> **WORK REQUIRED**
When a record holds a picture, leave the picture out and copy everything else exactly.
[AVAILABLE DATA]
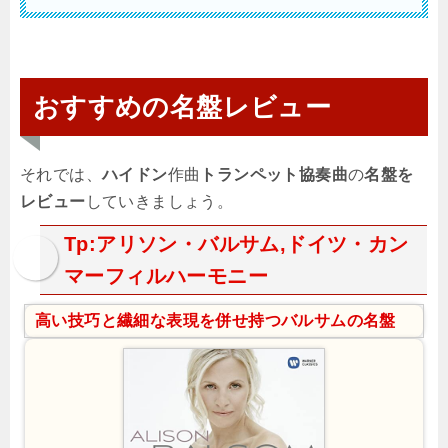
おすすめの名盤レビュー
それでは、
ハイドン
作曲
トランペット協奏曲
の
名盤を
レビュー
していきましょう。
Tp:アリソン・バルサム,ドイツ・カン
マーフィルハーモニー
高い技巧と繊細な表現を併せ持つバルサムの名盤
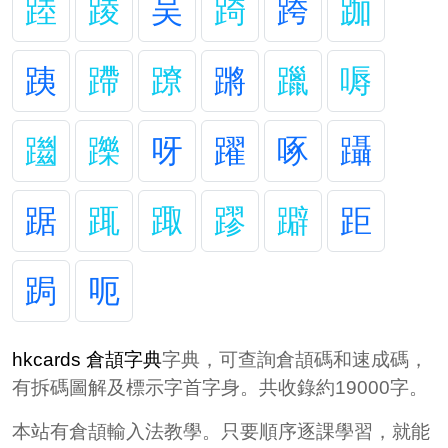
踛
踜
吴
踦
跨
跏
跠
蹛
蹽
蹡
躐
嗕
躖
躒
呀
躍
啄
躡
踞
踂
踙
蹘
躃
距
跼
呃
hkcards 倉頡字典
字典，可查詢倉頡碼和速成碼，
有拆碼圖解及標示字首字身。共收錄約19000字。
本站有倉頡輸入法教學。只要順序逐課學習，就能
[/AVAILABLE DATA]
> **RESPONSE BELOW**
おすすめの名盤レビュー
それでは、
ハイドン
作曲
トランペット協奏曲
の
名盤を
レビュー
していきましょう。
Tp:アリソン・バルサム,ドイツ・カン
マーフィルハーモニー
高い技巧と繊細な表現を併せ持つバルサムの名盤
踛
踜
吴
踦
跨
跏
跠
蹛
蹽
蹡
躐
嗕
躖
躒
呀
躍
啄
躡
踞
踂
踙
蹘
躃
距
跼
呃
hkcards 倉頡字典
字典，可查詢倉頡碼和速成碼，
有拆碼圖解及標示字首字身。共收錄約19000字。
本站有倉頡輸入法教學。只要順序逐課學習，就能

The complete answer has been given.